We used CCA to identify and visualize correlations between KOs and environmental parameters, with KOs organized by the metabolic pathway (Figure 6; Supplementary Table S9). We note that all KOs were included in the distance-based linear model above, whereas a subset of the most differentially represented and abundant KOs are shown in the CCA (methods); most of the KOs discussed below are visualized in Figure 6. In addition, KOs were ranked by total abundance across all samples (Supplementary Table S7), and KO abundance patterns were clustered using partitioning around medoids into 12 clusters (Supplementary Table S8).

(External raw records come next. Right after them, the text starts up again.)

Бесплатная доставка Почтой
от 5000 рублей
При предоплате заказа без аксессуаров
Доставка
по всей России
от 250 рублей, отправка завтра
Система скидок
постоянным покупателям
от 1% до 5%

Nutrient acquisition and energy metabolism contributed most of the functional covariation with environmental parameters (Figure 6). The patterns documented here were not exclusively depth-dependent but also captured subtle covariation with gradients along isobaths. The full set of environmental parameters and metagenomic response variables can be visualized interactively in the 3D volume of the Red Sea using web-based tools with files in Supplementary Information. Visualization examples showing the temperature–salinity profile, and temperature in the 3D volume of the Red Sea, are provided in Supplementary Figure S4.

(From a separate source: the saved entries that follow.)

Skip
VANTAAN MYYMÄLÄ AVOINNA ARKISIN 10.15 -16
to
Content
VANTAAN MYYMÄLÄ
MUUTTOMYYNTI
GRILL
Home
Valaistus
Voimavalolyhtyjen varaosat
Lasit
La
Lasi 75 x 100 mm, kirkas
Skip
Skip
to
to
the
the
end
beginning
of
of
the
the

Depth is a spatial parameter that is not ‘felt’ by microorganisms, except as it relates to pressure, but nevertheless structures virtually all environmental parameters in the water column. Light attenuates with depth, and thus photosynthesis is mostly confined to the upper 200 m of the water column. As expected, KOs for photosynthesis were most abundant in shallow waters and gradually less abundant in deeper waters. This was true for both oxygenic (psbA/K02703) and anoxygenic (pufL/K08928) photosynthesis, photosynthetic electron transport (petH/K02641, ndhD/K05575) and pigment biosynthesis (por/K00218) (Figure 4). Some heterotrophic bacteria accumulate carbon-rich polymers called polyhydroxyalkanoates when organic carbon is readily available but growth is limited by nutrients (Stubbe et al., 2005). We observed that polyhydroxyalkanoate synthase (phbC/K03821) was more abundant in mesopelagic samples than epipelagic samples, consistent with relatively more heterotrophy than phototrophy at depth.
Temperature covaries with depth (warmer at surface, colder at depth), but in the Red Sea southern surface waters are warmer than northern surface waters, and the GAIW is cooler than surrounding depths in the native Red Sea water mass. We observed that KOs for chaperonins, including heat-shock proteins GroEL/ES (K04077, K04078) and proteases, including Clp protease (clpP/K01358), had greater relative abundance in warm (24–32 °C) samples than in cooler (21–23 °C) samples (Figure 4). Both GroEL/ES (Zeilstra-Ryalls et al., 1991) and Clp protease (Zybailov et al., 2009) have important roles in protein folding, which is sensitive to high temperature. The increase in groEL relative abundance leveled off above 23 °C, whereas the increase in clpP relative abundance increased along the full temperature range from 21 °C to 32 °C. In an opposite trend, glycolysis was relatively more abundant in colder samples than warmer samples, as exemplified by phosphofructokinase (pfk/K00850). This is likely related to the relative increase in heterotrophy at depth, as deeper waters tend to be cooler. The most cold, eutrophic samples from the GAIW have the highest relative abundance of pfk by far, indicating relatively more heterotrophy in this foreign water mass.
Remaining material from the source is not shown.